--- Aim of the task ---
Gather all lines with "recensioni" from the records.
-- Input data follows --
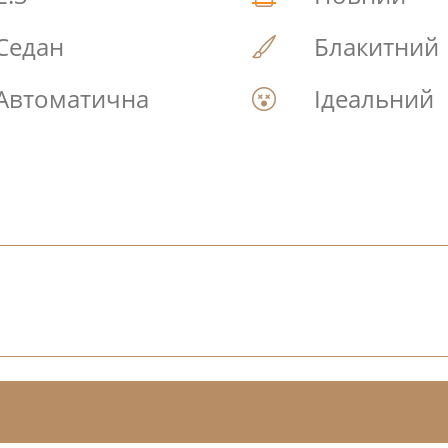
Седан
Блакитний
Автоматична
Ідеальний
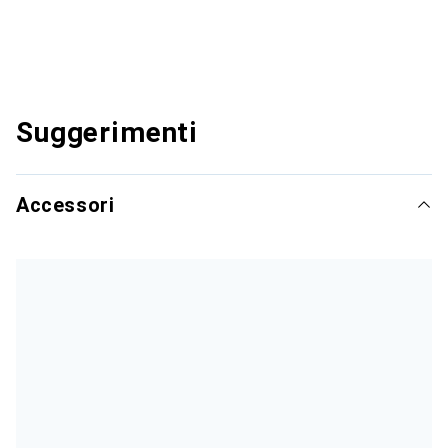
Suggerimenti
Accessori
-- Input data concluded --
-- Input data follows --
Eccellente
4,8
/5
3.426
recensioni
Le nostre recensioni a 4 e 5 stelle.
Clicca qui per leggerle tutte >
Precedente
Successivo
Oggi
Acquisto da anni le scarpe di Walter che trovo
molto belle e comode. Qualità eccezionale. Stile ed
-- Input data concluded --
--- Your response ---
recensioni
Le nostre recensioni a 4 e 5 stelle.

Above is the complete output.